My Kindle didn’t stop there, though. I could email PDF, HTML, Word docs to my Kindle’s email address and have them converted for free, then either download them and upload to the Kindle via USB, or whispernet them directly to the Kindle for 10 cents. My Kindle could read non-DRM MobiPocket files, so I could take advantage of random free eBooks.

But it was the FeedBooks Download Guide that showed me there were interesting things you could do with Mobipocket (and other e-book-specific formats like ePub, as opposed to plain HTML, PDF, or RTF). The Guide, itself an eBook, was hyperlinked like all get-out, including links to the web where the Kindle could download Mobipocket files to itself for free.

If you’d asked me how alluring an iPod for books could be, the week before I met my Kindle, I would have shrugged and told you that books are not anywhere near as ephemeral as music.

But it’s not about replicating the physical book experience. It never was, any more than digital music is about replicating the physical CD/tapes/vinyl experience.

It’s about enhancing interaction with the content.

And so I fell to learning how to make eBooks myself for my Kindle. I should have realized that I’d fallen at this point.

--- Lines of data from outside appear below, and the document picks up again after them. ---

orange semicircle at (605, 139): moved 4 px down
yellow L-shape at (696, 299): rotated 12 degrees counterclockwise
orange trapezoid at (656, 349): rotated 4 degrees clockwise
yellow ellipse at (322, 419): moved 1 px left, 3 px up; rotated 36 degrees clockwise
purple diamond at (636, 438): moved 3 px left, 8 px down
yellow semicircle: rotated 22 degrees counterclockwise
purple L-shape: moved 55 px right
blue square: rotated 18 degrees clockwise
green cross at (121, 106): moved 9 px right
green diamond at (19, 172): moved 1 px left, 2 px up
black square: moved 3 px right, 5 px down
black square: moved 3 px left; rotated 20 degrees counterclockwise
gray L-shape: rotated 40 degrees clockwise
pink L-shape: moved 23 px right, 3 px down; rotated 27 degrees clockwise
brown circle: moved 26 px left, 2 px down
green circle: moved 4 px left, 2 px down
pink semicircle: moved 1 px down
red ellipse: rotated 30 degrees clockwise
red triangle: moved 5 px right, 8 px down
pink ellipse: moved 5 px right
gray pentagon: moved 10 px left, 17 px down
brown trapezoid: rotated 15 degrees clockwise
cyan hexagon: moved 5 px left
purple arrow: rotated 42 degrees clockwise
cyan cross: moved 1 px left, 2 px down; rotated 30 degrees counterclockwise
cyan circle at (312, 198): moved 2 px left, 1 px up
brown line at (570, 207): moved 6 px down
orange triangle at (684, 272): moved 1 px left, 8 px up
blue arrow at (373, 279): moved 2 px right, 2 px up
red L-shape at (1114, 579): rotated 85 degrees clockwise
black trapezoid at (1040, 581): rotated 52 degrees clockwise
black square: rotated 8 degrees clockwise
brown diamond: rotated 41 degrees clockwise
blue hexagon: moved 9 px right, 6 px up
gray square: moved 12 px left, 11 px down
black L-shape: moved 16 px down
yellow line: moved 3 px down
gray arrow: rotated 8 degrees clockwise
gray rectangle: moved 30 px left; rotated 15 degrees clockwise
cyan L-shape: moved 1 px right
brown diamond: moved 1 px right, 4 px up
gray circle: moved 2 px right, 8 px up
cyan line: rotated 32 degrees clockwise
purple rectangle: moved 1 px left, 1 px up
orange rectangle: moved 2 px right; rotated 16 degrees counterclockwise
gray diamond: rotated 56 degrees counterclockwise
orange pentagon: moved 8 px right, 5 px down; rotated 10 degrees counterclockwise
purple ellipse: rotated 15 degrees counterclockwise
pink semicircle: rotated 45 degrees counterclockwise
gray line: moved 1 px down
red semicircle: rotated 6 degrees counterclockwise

I knew I loved my Kindle when, one fine Saturday morning, I woke up and it lay beside me, displaying a picture of Jane Austen, and still charged enough to spend a quiet, absorbed weekend on the island, reading in quaint coffee shops and restaurants.

I knew I loved my Kindle when I spent a night writing perl scripts to massage 325 short stories from the SciFiction archives and blast them through the Amazon converter and into my Kindle (complete with a primitive table of contents).

I knew I loved my Kindle when I went through lengths to translate a long, hyperlinked work just for my Kindle.

I even learned a few extra functions for my Kindle. For instance, it finds restaurants and gas stations via GPS. And it tells the time. These are very important functions that a real book doesn’t give you. Although I find that I miss the spider-killing function. Perhaps the Kindle 2.0 can come with a small laser beam cutter.

The Kindle isn’t perfect. I can’t really think of many devices that are, even the iPhone. And perhaps it’s less perfect than it should realistically be.

But damn it. I love my Kindle. I use it for books and, well, to feed a bit of a geek scripting fetish when I figure out how to massage gobs of content into Kindle-readable form. I don’t use it as a PDA.

In light of what it’s done for my reading, the Kindle is very lovely indeed.